### ASSIGNED TASK
Write how many lines in the records below include the string "工单分类". No other text should be given.

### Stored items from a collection
____________

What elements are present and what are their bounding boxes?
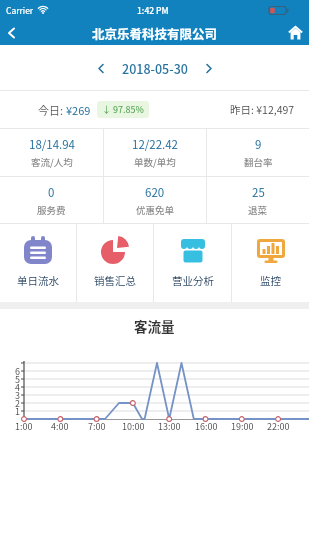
staticText: 9 [255,136,262,153]
button[interactable]: 销售汇总 [77,224,153,302]
staticText: 25 [252,184,265,201]
staticText: 620 [145,184,165,201]
staticText: 16:00 [195,420,218,433]
staticText: 客流/人均 [31,155,73,169]
button[interactable]: 9 [207,129,309,176]
staticText: 单数/单均 [134,155,176,169]
staticText: 4:00 [51,420,69,433]
button[interactable]: 25 [207,177,309,223]
staticText: 监控 [260,273,281,288]
staticText: ¥269 [66,102,91,118]
staticText: 12/22.42 [132,136,178,153]
staticText: Carrier [6,4,34,16]
staticText: 昨日: ¥12,497 [230,102,295,117]
staticText: 1 [15,405,20,417]
button[interactable] [88,53,114,83]
staticText: 2018-05-30 [122,59,188,77]
staticText: 5 [15,373,20,385]
staticText: 翻台率 [244,155,273,169]
button[interactable]: 620 [104,177,206,223]
staticText: 22:00 [267,420,290,433]
staticText: 18/14.94 [29,136,75,153]
staticText: 1:42 PM [137,4,169,16]
button[interactable]: 营业分析 [154,224,231,302]
staticText: 服务费 [37,203,66,217]
staticText: ↓ 97.85% [102,103,144,116]
staticText: 10:00 [122,420,145,433]
staticText: 19:00 [231,420,254,433]
staticText: 今日: [38,102,66,118]
staticText: 退菜 [248,203,268,217]
staticText: 北京乐肴科技有限公司 [92,24,218,42]
button[interactable]: 单日流水 [0,224,76,302]
staticText: 1:00 [15,420,33,433]
staticText: 销售汇总 [94,273,136,288]
staticText: 3 [15,389,20,401]
staticText: 营业分析 [172,273,214,288]
staticText: 7:00 [88,420,106,433]
button[interactable]: 0 [0,177,103,223]
staticText: 单日流水 [17,273,59,288]
button[interactable]: 监控 [232,224,309,302]
button[interactable] [196,53,222,83]
staticText: 4 [15,381,20,393]
staticText: 6 [15,365,20,377]
staticText: 客流量 [134,316,175,336]
button[interactable]: 12/22.42 [104,129,206,176]
staticText: 2 [15,397,20,409]
button[interactable]: 18/14.94 [0,129,103,176]
staticText: 13:00 [158,420,181,433]
button[interactable] [281,20,309,45]
staticText: 优惠免单 [136,203,175,217]
staticText: 0 [48,184,55,201]
button[interactable] [0,20,24,45]
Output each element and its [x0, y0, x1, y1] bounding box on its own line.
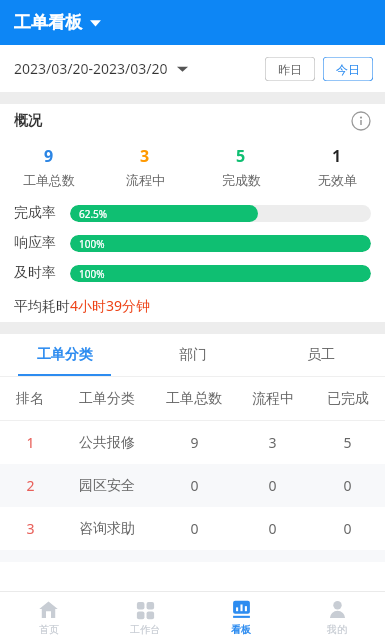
button[interactable]: 1	[0, 421, 385, 464]
staticText: 9	[44, 145, 54, 167]
staticText: 3	[268, 433, 277, 452]
staticText: 响应率	[14, 234, 70, 252]
staticText: 我的	[327, 623, 347, 636]
staticText: 公共报修	[79, 434, 135, 452]
staticText: 已完成	[327, 390, 369, 408]
staticText: 工单看板	[14, 12, 82, 33]
staticText: 2	[26, 476, 35, 495]
staticText: 概况	[14, 112, 42, 130]
button[interactable]: 工作台	[97, 592, 193, 642]
staticText: 9	[190, 433, 199, 452]
staticText: 5	[236, 145, 246, 167]
button[interactable]: 工单分类	[0, 334, 129, 376]
button[interactable]: 1	[289, 138, 385, 194]
staticText: 排名	[16, 390, 44, 408]
button[interactable]: 部门	[129, 334, 257, 376]
staticText: 完成数	[222, 172, 261, 188]
button[interactable]: 昨日	[265, 57, 315, 81]
staticText: 工单分类	[37, 346, 93, 364]
button[interactable]: 我的	[289, 592, 385, 642]
staticText: 5	[343, 433, 352, 452]
staticText: 3	[140, 145, 150, 167]
button[interactable]: 看板	[193, 592, 289, 642]
staticText: 0	[190, 476, 199, 495]
staticText: 园区安全	[79, 477, 135, 495]
staticText: 0	[268, 476, 277, 495]
button[interactable]: 2	[0, 464, 385, 507]
staticText: 1	[332, 145, 342, 167]
staticText: 无效单	[318, 172, 357, 188]
staticText: 今日	[336, 62, 360, 77]
staticText: 0	[343, 476, 352, 495]
staticText: 工单总数	[23, 172, 75, 188]
button[interactable]: 3	[0, 507, 385, 550]
staticText: 完成率	[14, 204, 70, 222]
staticText: 员工	[307, 346, 335, 364]
staticText: 工单分类	[79, 390, 135, 408]
button[interactable]: 今日	[323, 57, 373, 81]
button[interactable]: 首页	[0, 592, 97, 642]
staticText: 62.5%	[79, 207, 108, 221]
staticText: 昨日	[278, 62, 302, 77]
button[interactable]: 2023/03/20-2023/03/20	[14, 59, 188, 78]
button[interactable]: 员工	[257, 334, 385, 376]
button[interactable]: 3	[97, 138, 193, 194]
staticText: 部门	[179, 346, 207, 364]
staticText: 咨询求助	[79, 520, 135, 538]
staticText: 工作台	[130, 623, 160, 636]
staticText: 0	[268, 519, 277, 538]
staticText: 100%	[79, 267, 105, 281]
staticText: 及时率	[14, 264, 70, 282]
staticText: 1	[26, 433, 35, 452]
staticText: 流程中	[126, 172, 165, 188]
staticText: 0	[343, 519, 352, 538]
staticText: 3	[26, 519, 35, 538]
button[interactable]: Info	[351, 111, 371, 131]
button[interactable]: 9	[0, 138, 97, 194]
staticText: 看板	[231, 623, 251, 636]
staticText: 2023/03/20-2023/03/20	[14, 59, 168, 78]
staticText: 100%	[79, 237, 105, 251]
staticText: 平均耗时4小时39分钟	[14, 296, 151, 315]
staticText: 工单总数	[166, 390, 222, 408]
button[interactable]: 5	[193, 138, 289, 194]
button[interactable]: 工单看板	[14, 12, 102, 33]
staticText: 0	[190, 519, 199, 538]
staticText: 首页	[39, 623, 59, 636]
staticText: 流程中	[252, 390, 294, 408]
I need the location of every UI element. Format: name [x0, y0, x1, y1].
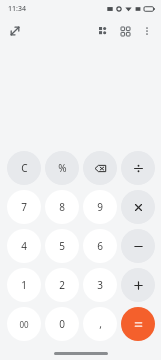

____________

### ANSWER BOX
3